Fórum Social debate a crise, e soluções possíveis

Por Marco Antonio L.

Da Carta Maior

Cassen prevê longa crise européia; Garcia propõe 'solução argentina'

O jornalista francês Bernard Cassen, fundador do Diplô, e o historiador Marco Aurélio Garcia, assessor para assuntos internacionais da Presidência, participaram de debate promovido pela Carta Maior, no Fórum Social Temático. Enquanto Cassen considerou que as medidas de austeridade não solucionam as raízes da crise, Garcia avalia que apenas um calote, como fez a Argentina, poderá colocar os europeus no rumo do crescimento econômico. Ele alertou, porém, que falava como "pessoa física", e não membro do governo brasileiro.

Porto Alegre - Os cortes de gastos públicos executados por governos europeus que enfrentam crises da dívida não resolverão o problema de solvência e uma nova "catástrofe financeira" pode ocorrer. No olho do furacão estão Grécia, Portugal e Espanha, mas outros países também correm riscos, como a França.

A opinião é do jornalista francês Bernard Cassen, um dos fundadores do Le Monde Diplomatique, que participou nesta sexta-feira (27) de um debate promovido pela Carta Maior no Fórum Social Temático. 

Cassen dividiu a mesa com o historiador Marco Aurélio Garcia, assessor para Assuntos Internacionais da Presidência, que sugeriu a "solução argentina" - ou seja, um calote - para as nações européias mais endividadas reativarem suas economias. Garcia ressaltou, porém, que falava como "pessoa física", e não membro do governo brasileiro.
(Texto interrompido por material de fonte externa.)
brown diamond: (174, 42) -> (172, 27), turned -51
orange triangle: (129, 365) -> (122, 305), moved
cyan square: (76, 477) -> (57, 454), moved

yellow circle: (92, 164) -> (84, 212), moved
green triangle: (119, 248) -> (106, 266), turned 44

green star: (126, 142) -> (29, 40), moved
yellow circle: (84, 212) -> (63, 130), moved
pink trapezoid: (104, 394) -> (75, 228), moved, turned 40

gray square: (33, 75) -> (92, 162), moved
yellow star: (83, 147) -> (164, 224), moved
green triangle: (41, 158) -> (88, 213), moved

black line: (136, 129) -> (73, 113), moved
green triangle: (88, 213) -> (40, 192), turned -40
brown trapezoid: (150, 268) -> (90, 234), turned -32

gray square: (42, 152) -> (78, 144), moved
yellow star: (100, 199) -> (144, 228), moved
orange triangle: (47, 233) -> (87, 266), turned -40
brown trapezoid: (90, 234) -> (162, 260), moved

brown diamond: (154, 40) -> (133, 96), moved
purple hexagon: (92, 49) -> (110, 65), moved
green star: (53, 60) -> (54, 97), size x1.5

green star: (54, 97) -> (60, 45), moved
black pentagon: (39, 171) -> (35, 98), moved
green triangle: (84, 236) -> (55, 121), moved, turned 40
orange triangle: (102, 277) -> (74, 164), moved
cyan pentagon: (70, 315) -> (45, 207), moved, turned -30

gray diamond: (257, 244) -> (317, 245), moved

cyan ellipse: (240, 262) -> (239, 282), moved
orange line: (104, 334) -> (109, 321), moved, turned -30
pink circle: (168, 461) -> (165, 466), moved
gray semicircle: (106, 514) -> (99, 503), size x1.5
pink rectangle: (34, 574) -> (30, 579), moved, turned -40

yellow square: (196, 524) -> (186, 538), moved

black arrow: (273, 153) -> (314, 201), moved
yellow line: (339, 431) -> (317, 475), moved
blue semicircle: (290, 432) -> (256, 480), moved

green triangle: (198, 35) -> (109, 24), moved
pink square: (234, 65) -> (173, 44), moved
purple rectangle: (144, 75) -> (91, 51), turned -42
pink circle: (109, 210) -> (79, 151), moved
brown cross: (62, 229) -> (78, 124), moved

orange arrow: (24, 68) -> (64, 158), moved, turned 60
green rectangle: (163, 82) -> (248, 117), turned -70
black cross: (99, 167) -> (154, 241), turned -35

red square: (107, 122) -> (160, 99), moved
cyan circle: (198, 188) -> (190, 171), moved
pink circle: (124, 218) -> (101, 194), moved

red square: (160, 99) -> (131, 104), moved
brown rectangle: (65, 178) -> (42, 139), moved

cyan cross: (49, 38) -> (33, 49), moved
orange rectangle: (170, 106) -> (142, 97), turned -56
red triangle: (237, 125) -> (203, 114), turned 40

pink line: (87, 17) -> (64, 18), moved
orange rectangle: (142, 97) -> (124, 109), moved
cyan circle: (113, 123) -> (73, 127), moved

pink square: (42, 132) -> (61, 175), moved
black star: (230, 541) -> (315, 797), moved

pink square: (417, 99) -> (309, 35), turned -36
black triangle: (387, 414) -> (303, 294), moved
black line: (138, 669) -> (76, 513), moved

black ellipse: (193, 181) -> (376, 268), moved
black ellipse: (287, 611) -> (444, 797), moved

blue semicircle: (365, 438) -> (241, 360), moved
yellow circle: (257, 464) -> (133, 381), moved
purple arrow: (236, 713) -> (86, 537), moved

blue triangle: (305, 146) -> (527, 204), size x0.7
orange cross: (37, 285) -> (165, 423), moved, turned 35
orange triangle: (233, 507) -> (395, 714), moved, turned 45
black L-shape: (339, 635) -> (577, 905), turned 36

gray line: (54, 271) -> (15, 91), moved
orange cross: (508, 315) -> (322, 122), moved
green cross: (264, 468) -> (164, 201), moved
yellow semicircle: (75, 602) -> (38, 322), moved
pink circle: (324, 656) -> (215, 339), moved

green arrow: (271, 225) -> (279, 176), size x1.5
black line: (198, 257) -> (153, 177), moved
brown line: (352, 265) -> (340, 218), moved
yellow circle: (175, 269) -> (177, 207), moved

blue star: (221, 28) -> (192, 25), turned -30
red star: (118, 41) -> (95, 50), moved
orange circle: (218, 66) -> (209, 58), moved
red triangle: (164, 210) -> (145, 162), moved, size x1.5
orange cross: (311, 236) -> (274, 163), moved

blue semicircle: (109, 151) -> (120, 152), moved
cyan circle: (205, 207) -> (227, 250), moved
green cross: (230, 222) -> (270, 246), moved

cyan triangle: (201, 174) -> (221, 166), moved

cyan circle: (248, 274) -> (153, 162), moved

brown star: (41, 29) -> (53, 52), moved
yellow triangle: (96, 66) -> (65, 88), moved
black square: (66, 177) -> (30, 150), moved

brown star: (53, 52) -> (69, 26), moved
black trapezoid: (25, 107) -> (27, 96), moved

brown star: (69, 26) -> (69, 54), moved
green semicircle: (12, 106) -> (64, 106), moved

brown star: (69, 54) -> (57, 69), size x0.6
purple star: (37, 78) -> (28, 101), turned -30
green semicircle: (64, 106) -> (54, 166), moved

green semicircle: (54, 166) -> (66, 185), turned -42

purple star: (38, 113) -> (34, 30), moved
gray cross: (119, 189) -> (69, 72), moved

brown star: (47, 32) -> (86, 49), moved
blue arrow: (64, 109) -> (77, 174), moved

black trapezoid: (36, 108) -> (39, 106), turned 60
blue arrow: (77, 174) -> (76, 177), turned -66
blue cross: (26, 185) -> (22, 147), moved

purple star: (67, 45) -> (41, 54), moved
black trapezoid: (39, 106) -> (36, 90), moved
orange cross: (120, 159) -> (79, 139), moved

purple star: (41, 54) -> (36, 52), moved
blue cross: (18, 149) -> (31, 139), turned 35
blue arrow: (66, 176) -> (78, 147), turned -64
Para o jornalista francês, medidas de austeridades como corte de pensões e salários não resolverão a crise porque ela foi criada por um "problema de receita, e não de gasto". "Nos últimos dez anos, os ricos tiveram seus impostos reduzidos e a renda do trabalho caiu em relação à do capital", explicou.

Com isso, as receitas do Estado não puderam acompanhar o aumento de despesas. O mesmo problema teria ocorrido nos Estados Unidos, durante a administração de George W. Bush. Cassen citou o artigo publicado em agosto de 2011, no The New York Times, pelo bilionário Warren Buffett, em que ele pedia aumento de impostos para os ricos e revelava que pagava menos taxas do que seus funcionários.

Apesar de alguns políticos europeus proporem mais impostos para os ricos, o jornalista francês acredita que é preciso avançar em temas estruturais para que seja encontrada uma solução para a crise. A principal proposta nessa linha, mas que, segundo ele, ainda é pouco defendida no continente, passa pelo rompimento com tratados europeus que garantem a livre circulação de capitais.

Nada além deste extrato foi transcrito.